World media roundup – 2 January 2014

Categories: In The Media.

The man who brought hope to Romania

Romania- This is Kent

The Queen in her New Year’s Honours List appointed Graham Perolls the Order of the Companion of St Michael and St George for his services to hospice and palliative care in Eastern Europe.

Most Chinese have open mind toward euthanasia

China- China Daily

A recent survey shows that more than two-thirds of Chinese have an open and tolerant attitude toward euthanasia, which has long been debated – and banned – in the country.

Indian Parliament disappoints. What next?

India- Pallium India Newsletter

Losing another chance to relieve pain and suffering among India’s millions, Parliament adjourned sine die amidst political turmoil, failing to take up an amendment of India’s Narcotics Act. It is very unlikely that there will be another session of Parliament during the term of the current government and pending bills become null and void at the start of a new administration.
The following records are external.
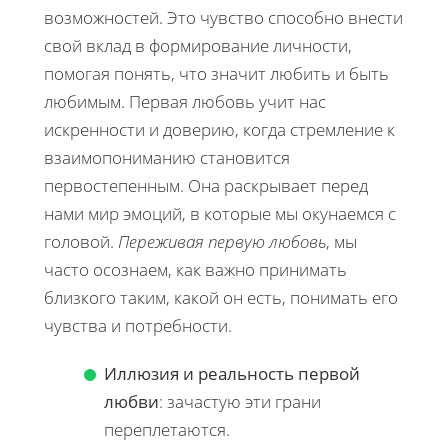
возможностей. Это чувство способно внести
свой вклад в формирование личности,
помогая понять, что значит любить и быть
любимым. Первая любовь учит нас
искренности и доверию, когда стремление к
взаимопониманию становится
первостепенным. Она раскрывает перед
нами мир эмоций, в которые мы окунаемся с
головой.
Переживая первую любовь
, мы
часто осознаем, как важно принимать
близкого таким, какой он есть, понимать его
чувства и потребности.
Иллюзия и реальность первой
любви
: зачастую эти грани
переплетаются.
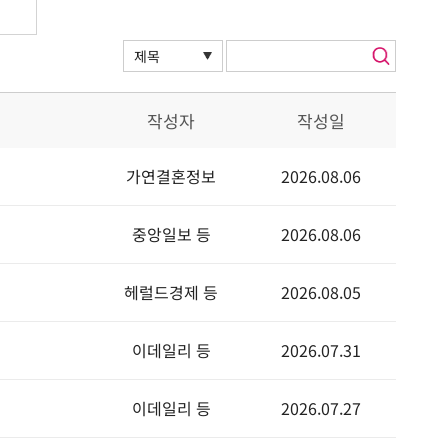
작성자
작성일
가연결혼정보
2026.08.06
중앙일보 등
2026.08.06
헤럴드경제 등
2026.08.05
이데일리 등
2026.07.31
이데일리 등
2026.07.27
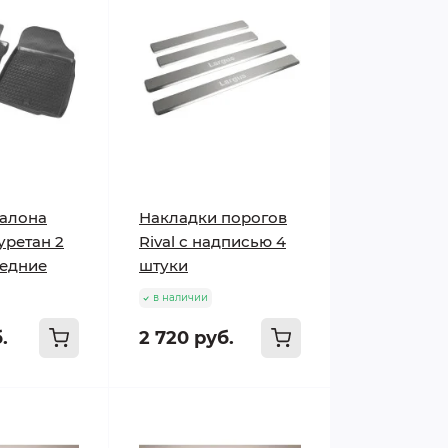
салона
Накладки порогов
уретан 2
Rival с надписью 4
редние
штуки
в наличии
.
2 720 руб.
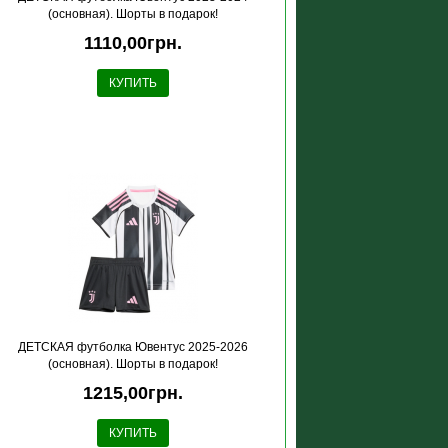
(основная). Шорты в подарок!
1110,00грн.
КУПИТЬ
ДЕТСКАЯ футболка Ювентус 2025-2026
(основная). Шорты в подарок!
1215,00грн.
КУПИТЬ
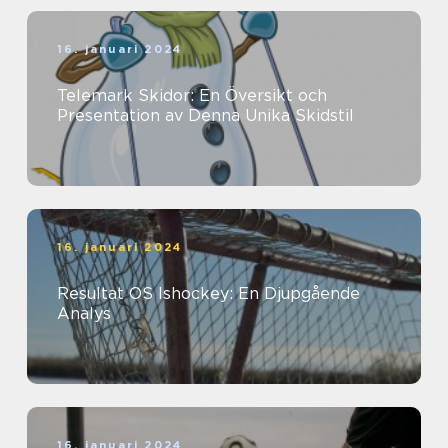
16. januari 2024
Telemark Skidor: En Översikt och
Presentation av Denna Unika Skidstil
16. januari 2024
Resultat OS Ishockey: En Djupgående
Analys
16. januari 2024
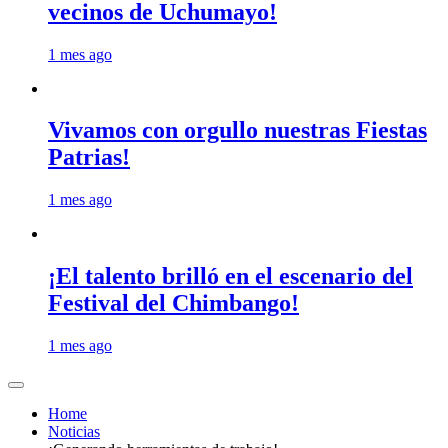
vecinos de Uchumayo!
1 mes ago
Vivamos con orgullo nuestras Fiestas
Patrias!
1 mes ago
¡El talento brilló en el escenario del
Festival del Chimbango!
1 mes ago
Home
Noticias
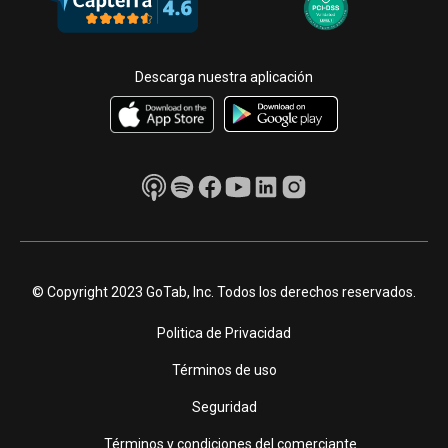
Descarga nuestra aplicación
© Copyright 2023 GoTab, Inc. Todos los derechos reservados.
Politica de Privacidad
Términos de uso
Seguridad
Términos y condiciones del comerciante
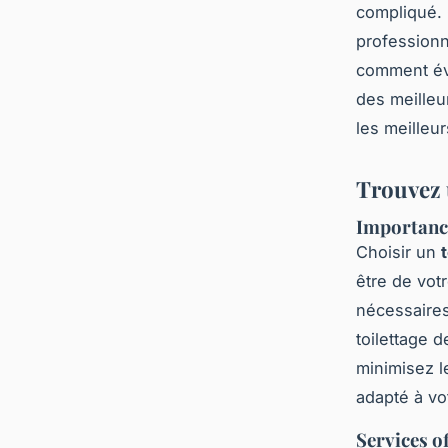
compliqué. 
professionn
comment éva
des meilleu
les meilleu
Trouvez u
Importance
Choisir un
être de vot
nécessaires
toilettage 
minimisez l
adapté à v
Services of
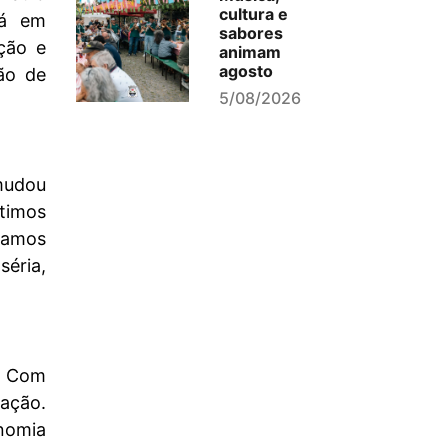
cultura e
já em
sabores
ção e
animam
agosto
ão de
5/08/2026
mudou
stimos
vamos
séria,
. Com
ação.
nomia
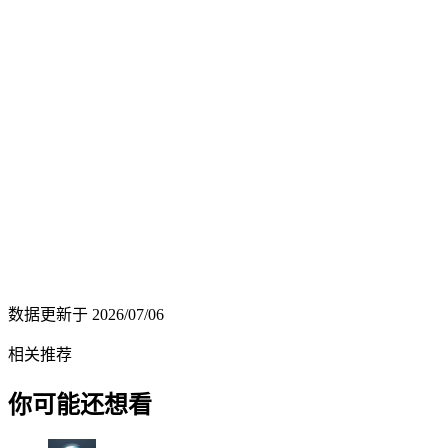
数据更新于
2026/07/06
相关推荐
你可能还想看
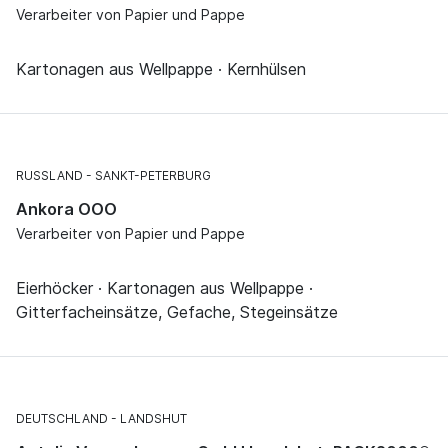
Verarbeiter von Papier und Pappe
Kartonagen aus Wellpappe · Kernhülsen
RUSSLAND
SANKT-PETERBURG
Ankora OOO
Verarbeiter von Papier und Pappe
Eierhöcker · Kartonagen aus Wellpappe ·
Gitterfacheinsätze, Gefache, Stegeinsätze
DEUTSCHLAND
LANDSHUT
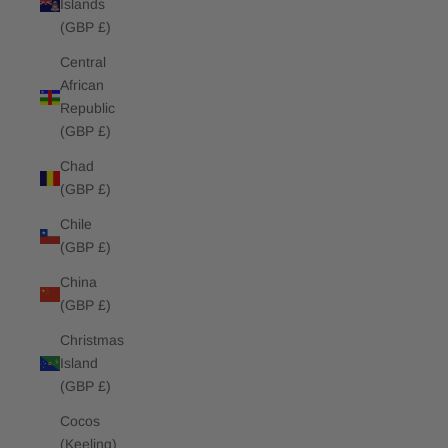
Islands
(GBP £)
Central
African
Republic
(GBP £)
Chad
(GBP £)
Chile
(GBP £)
China
(GBP £)
Christmas
Island
(GBP £)
Cocos
(Keeling)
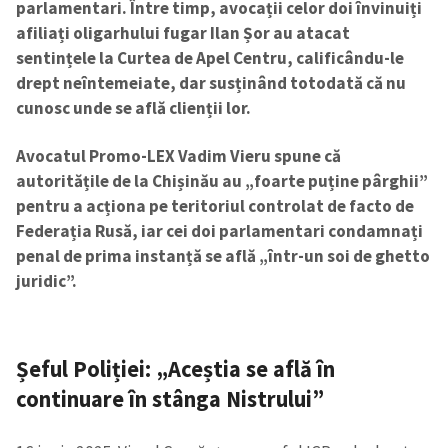
parlamentari. Între timp, avocații celor doi învinuiți
afiliați oligarhului fugar Ilan Șor au atacat
sentințele la Curtea de Apel Centru, calificându-le
drept neîntemeiate, dar susținând totodată că nu
cunosc unde se află clienții lor.
Avocatul Promo-LEX Vadim Vieru spune că
autoritățile de la Chișinău au „foarte puține pârghii”
pentru a acționa pe teritoriul controlat de facto de
Federația Rusă, iar cei doi parlamentari condamnați
penal de prima instanță se află „într-un soi de ghetto
juridic”.
Șeful Poliției: „Aceștia se află în
continuare în stânga Nistrului”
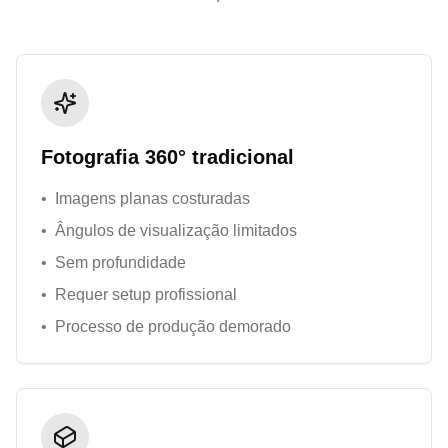
Fotografia 360° tradicional
•
Imagens planas costuradas
•
Ângulos de visualização limitados
•
Sem profundidade
•
Requer setup profissional
•
Processo de produção demorado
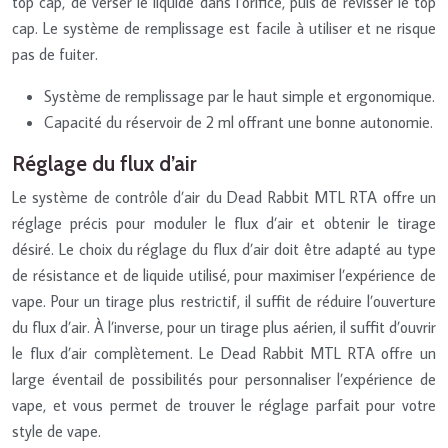
top cap, de verser le liquide dans l’orifice, puis de revisser le top
cap. Le système de remplissage est facile à utiliser et ne risque
pas de fuiter.
Système de remplissage par le haut simple et ergonomique.
Capacité du réservoir de 2 ml offrant une bonne autonomie.
Réglage du flux d’air
Le système de contrôle d’air du Dead Rabbit MTL RTA offre un
réglage précis pour moduler le flux d’air et obtenir le tirage
désiré. Le choix du réglage du flux d’air doit être adapté au type
de résistance et de liquide utilisé, pour maximiser l’expérience de
vape. Pour un tirage plus restrictif, il suffit de réduire l’ouverture
du flux d’air. À l’inverse, pour un tirage plus aérien, il suffit d’ouvrir
le flux d’air complètement. Le Dead Rabbit MTL RTA offre un
large éventail de possibilités pour personnaliser l’expérience de
vape, et vous permet de trouver le réglage parfait pour votre
style de vape.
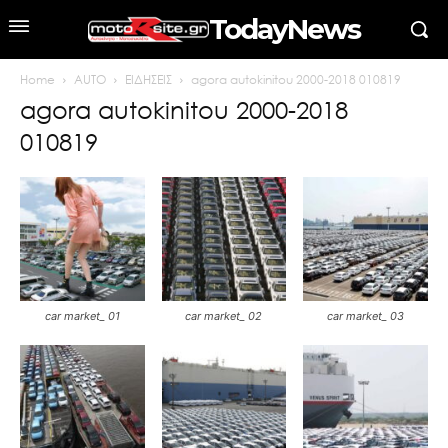
TodayNews
Home
AUTO
ΕΙΔΗΣΕΙΣ
agora autokinitou 2000-2018 010819
agora autokinitou 2000-2018
010819
car market_ 01
car market_ 02
car market_ 03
EAPC early vision to future challenges in palliative care: The importance of research

Europe- EAPC Blog

Professor Augusto Caraceni, Former Vice-president of the European Association for Palliative Care (EAPC), Vice-chair of the EAPC Research Network and Medical Director, Fondazione IRCCS Istituto Nazionale dei Tumori, Milan, Italy, shares his thoughts on the importance of research.

A 2014 hospice ad blitz launches amid Obamacare rollout

US- Forbes

In an effort to improve awareness about hospice and palliative care, a year-long ‘blitz’ by the National Hospice and Palliative Care Organization starts this month, with a grassroots campaign to get stories from hospice patients and their families.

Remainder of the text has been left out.